We just love our little red machine and just to see her do this a few times a year makes us happy and I'm sure she does too. She was pretty wiped out the rest of the weekend. 

First video is of her attempt to point and locate the quail
http://youtu.be/mWpobwrtmyM

Second video is of her finding one of the quails in the field that we didn't even know was there - kind of hard to see the bird but amazing once she picks up the scent.
http://youtu.be/8nfvNv_BcfM


----------



## dmp (Jan 23, 2012)

Very cool! Really hope we can find a place to do that with our girl. btw - are you using a steady-cam? Very smooth camera movements.


----------



## RubyRoo (Feb 1, 2011)

dmp said:


> Very cool! Really hope we can find a place to do that with our girl. btw - are you using a steady-cam? Very smooth camera movements.


I am using a Sony Bloggie camcorder - one of those small ones that looks like a camera, nothing fancy. We got it when Ruby was 8 weeks old to capture all of her moments. Funny you say how smooth the camera movements are because every time I upload to youtube it tells me it wants to correct my shaky movements.

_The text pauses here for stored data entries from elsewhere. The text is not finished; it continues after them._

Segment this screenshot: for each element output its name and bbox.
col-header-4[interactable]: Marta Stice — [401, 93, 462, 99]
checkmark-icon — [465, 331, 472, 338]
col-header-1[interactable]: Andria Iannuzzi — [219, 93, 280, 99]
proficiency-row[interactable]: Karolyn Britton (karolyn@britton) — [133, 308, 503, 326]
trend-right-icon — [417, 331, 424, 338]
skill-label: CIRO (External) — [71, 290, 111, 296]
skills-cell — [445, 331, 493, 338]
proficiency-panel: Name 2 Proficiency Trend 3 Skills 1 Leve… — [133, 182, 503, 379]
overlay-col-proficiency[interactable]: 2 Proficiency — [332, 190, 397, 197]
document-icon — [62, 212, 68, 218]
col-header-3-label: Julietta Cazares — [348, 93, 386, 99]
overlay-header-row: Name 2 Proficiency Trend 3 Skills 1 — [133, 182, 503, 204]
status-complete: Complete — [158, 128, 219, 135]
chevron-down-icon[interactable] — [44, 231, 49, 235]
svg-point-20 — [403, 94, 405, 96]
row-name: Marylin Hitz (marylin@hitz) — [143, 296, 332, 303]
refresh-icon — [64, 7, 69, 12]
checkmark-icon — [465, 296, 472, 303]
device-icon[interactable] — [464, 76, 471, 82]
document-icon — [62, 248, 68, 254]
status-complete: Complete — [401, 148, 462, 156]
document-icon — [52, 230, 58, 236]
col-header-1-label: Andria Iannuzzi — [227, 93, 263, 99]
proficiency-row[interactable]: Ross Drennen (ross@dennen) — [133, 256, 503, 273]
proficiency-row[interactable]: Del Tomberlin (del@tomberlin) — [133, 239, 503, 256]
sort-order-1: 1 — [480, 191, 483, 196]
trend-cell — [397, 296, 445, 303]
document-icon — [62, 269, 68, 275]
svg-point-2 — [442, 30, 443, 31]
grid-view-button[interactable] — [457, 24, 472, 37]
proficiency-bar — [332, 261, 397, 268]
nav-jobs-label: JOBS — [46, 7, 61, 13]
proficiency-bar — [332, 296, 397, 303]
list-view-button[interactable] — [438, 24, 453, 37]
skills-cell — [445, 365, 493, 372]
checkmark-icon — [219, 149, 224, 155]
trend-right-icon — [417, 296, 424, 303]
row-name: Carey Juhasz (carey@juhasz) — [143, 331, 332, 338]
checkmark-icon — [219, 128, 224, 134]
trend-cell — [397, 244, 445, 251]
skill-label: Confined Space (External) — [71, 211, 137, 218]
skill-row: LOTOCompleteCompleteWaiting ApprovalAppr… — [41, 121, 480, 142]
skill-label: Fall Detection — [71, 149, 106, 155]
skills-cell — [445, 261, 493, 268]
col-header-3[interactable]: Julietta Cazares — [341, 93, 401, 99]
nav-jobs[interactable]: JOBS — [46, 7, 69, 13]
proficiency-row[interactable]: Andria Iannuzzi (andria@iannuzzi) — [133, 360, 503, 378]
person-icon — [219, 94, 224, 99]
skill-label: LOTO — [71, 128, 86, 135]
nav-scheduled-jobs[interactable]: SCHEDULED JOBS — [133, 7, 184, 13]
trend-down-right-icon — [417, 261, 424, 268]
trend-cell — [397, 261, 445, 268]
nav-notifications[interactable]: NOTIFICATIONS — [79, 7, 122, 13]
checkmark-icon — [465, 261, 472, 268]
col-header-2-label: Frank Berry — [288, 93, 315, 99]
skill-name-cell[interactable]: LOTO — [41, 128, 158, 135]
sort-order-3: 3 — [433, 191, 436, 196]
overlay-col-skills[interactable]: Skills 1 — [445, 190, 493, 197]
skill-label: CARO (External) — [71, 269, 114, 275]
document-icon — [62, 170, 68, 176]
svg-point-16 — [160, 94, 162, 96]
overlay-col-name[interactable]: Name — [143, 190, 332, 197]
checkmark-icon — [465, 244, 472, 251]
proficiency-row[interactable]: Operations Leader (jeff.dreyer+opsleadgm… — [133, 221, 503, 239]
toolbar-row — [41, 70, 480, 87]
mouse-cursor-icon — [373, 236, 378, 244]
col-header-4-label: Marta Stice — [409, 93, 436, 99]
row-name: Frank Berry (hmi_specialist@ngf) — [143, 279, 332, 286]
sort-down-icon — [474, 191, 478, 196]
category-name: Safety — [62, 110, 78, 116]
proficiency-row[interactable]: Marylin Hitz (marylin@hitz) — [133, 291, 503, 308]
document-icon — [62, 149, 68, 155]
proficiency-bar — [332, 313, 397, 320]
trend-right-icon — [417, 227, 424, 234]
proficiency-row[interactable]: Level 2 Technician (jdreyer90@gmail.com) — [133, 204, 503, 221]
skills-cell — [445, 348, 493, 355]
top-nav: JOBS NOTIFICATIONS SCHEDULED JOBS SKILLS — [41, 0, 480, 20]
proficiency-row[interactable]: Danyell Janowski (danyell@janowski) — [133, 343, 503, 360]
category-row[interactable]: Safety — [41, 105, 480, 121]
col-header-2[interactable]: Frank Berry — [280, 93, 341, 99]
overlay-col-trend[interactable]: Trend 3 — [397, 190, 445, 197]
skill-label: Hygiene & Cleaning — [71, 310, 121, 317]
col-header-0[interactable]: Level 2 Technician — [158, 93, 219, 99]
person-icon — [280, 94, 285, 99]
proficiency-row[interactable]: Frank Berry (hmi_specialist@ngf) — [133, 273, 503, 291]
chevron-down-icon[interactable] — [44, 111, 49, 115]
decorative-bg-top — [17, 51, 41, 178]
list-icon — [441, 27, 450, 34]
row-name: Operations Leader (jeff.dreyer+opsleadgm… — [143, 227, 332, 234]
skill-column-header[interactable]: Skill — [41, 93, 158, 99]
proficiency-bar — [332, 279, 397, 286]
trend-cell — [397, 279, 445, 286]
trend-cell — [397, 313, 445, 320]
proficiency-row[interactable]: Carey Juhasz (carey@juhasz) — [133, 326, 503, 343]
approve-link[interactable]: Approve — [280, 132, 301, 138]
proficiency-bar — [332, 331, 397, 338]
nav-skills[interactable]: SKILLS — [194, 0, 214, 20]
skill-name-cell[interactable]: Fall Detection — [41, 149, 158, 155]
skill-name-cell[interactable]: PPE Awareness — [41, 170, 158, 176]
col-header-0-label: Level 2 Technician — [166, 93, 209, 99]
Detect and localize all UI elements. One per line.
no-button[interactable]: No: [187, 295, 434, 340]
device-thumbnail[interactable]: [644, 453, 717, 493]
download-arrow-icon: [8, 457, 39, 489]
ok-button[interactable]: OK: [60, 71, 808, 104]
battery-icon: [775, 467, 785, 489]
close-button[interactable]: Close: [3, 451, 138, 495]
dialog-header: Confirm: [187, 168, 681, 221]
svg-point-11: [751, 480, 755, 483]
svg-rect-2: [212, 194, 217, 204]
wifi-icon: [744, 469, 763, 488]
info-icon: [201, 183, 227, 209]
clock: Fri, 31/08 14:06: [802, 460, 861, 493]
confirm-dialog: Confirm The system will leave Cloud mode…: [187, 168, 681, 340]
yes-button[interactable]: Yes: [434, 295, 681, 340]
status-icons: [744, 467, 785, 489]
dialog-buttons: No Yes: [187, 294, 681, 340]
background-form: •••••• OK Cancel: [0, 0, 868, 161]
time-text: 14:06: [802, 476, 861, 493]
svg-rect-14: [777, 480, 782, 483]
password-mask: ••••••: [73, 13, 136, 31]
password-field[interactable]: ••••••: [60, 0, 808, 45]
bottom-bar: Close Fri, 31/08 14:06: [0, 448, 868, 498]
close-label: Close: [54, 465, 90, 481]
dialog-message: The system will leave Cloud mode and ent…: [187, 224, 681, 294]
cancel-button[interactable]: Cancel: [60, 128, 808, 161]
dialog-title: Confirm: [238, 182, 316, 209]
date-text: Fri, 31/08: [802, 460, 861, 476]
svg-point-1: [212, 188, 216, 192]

In Florida - you have to go to the middle of no where for these hunt club meetups. It was a 2 hr drive for us. I'm sure local Vizsla clubs will have scheduled events that you can get into. I am just lucky since our breeder is very active in the club and she keeps in touch with us.


----------



## dmp (Jan 23, 2012)

Having lived about 30 miles from Florida I've learned if I'm not on the coast, Everywhere else is the middle of nowhere! 
I was just inside the Alamama line - about 90 miles north of PCB. Have good friends on the space coast, near cocoa and near Orlando


----------



## RubyRoo (Feb 1, 2011)

dmp said:


> Having lived about 30 miles from Florida I've learned if I'm not on the coast, Everywhere else is the middle of nowhere!
> I was just inside the Alamama line - about 90 miles north of PCB. Have good friends on the space coast, near cocoa and near Orlando


Ain't that the truth. We are in Tampa. I do like to get out to those remote places every once in a while.


----------